Est-ce que je suis sérieux ? 😉

Mais on s’en contrebalance des députés transfuges voyons et c’est absolument mutuel!
Un député (en fait presque tout poste élu):
Critères d’embauche: minimes parfois inexistants
Entrevue: variable, peut être prolongée dans certains cas
Conditions de travail: contrat de 4 ans, top salaire, top bénéfices, 2 bureaux, énorme compte de dépenses, pension en prime si réélu(e), impossible d’être mis à pied entre 2 élections
Comptes à rendre: facultatif, à votre guise
Travail à effectuer: idem
Patron(s): possibilité de changer à volonté, mème de n’en avoir aucun (indépendant)
Possibilités de carrière, idéal pour personnes flexibles, français un atout.

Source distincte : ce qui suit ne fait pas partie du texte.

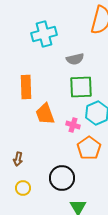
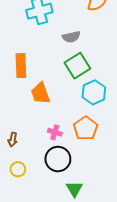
green square: (81, 87) -> (77, 66), turned -30
pink cross: (73, 125) -> (55, 132), moved

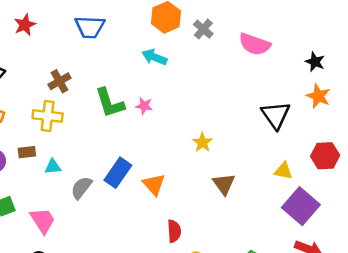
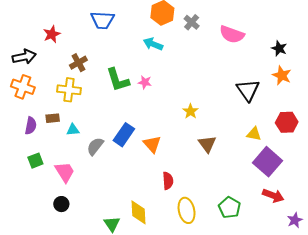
red star: (25, 25) -> (52, 34), moved

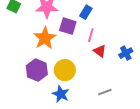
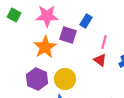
pink line: (91, 35) -> (104, 42), moved

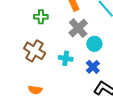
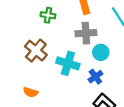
gray cross: (78, 28) -> (86, 33), turned 30
cyan cross: (66, 58) -> (68, 63), size x1.5

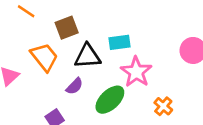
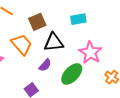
cyan rectangle: (120, 42) -> (78, 19), moved

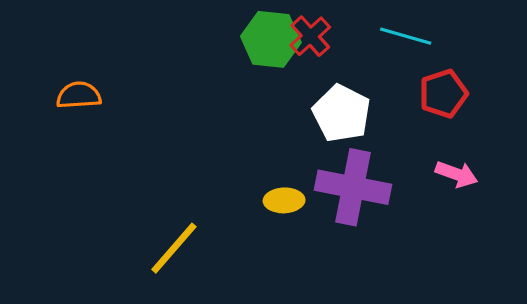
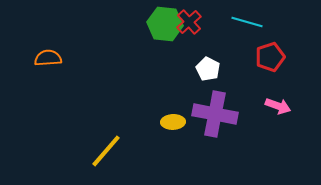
white pentagon: (342, 113) -> (208, 69), size x0.7

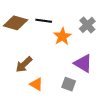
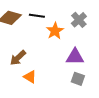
purple triangle: (83, 63) -> (75, 57), turned -30
gray square: (69, 84) -> (78, 79), moved

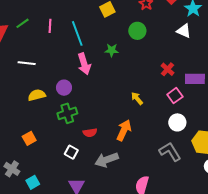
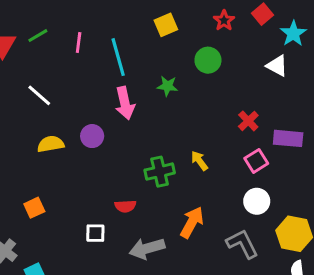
white line: (27, 63) -> (39, 95), turned 30
green cross: (67, 113) -> (160, 172), moved
orange arrow: (124, 130) -> (192, 222), moved
white square: (71, 152) -> (95, 233), turned -32

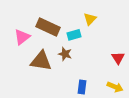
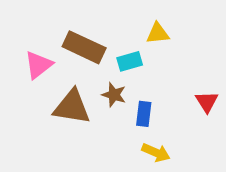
yellow triangle: (90, 19) -> (158, 33), turned 40
blue rectangle: (82, 87) -> (144, 114), moved
yellow arrow: (115, 87) -> (156, 153), moved

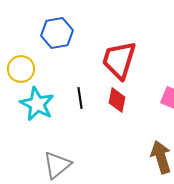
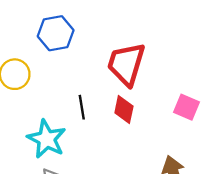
cyan star: (37, 104) -> (47, 139), moved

Si la candidate du NPD avait donné comme raison que le caucus npd ne prend pas la défense des intérêts de francophones comme l’aurait fait Layton, quelque chose me dit que la perception de son choix n’aurait pas été la même.
Je pense que même si les candidat représentent un parti, la prévalence c’est la personne. Quand un candidat démissionne de son poste le parti ne peut y nommer quelqu’un d’autre il doit aller en élection. Par contre un candidat a le droit de devenir indépendant ou de changer de parti. C’est lui qui est élu.
Et je pense que c’est correct. Évidement je ne suis pas partisane et donne aux citoyens et aux candidats plus de droits démocratiques que les partis.
J’aimerais que si on ne peut (a cause des réticences des partis) changer le fonctionnement et obliger les candidats a voter selon le choix de ses électeurs sur chaque décisions voté sur le web, au liue de représenter les intérêts d’un parti. Parce que je pense que la démocratie c’est l’expression du choix des personnes et non des groupes d’intérêts. J’aimerais au moins qu’un parti choisisse de faire voter les électeurs de leurs candidats élus et qu’ils prennent cette position en chambre lors de vote, sur chaque décision qui seraient sur le web, accessible aux électeurs de chaque candidat élu. La démocratie doit changer. On doit remettre au centre l’électeur, le citoyen et enlever le pouvoir aux groupes de pressions qui ont souvent des intérêts opposés à ceux des citoyens.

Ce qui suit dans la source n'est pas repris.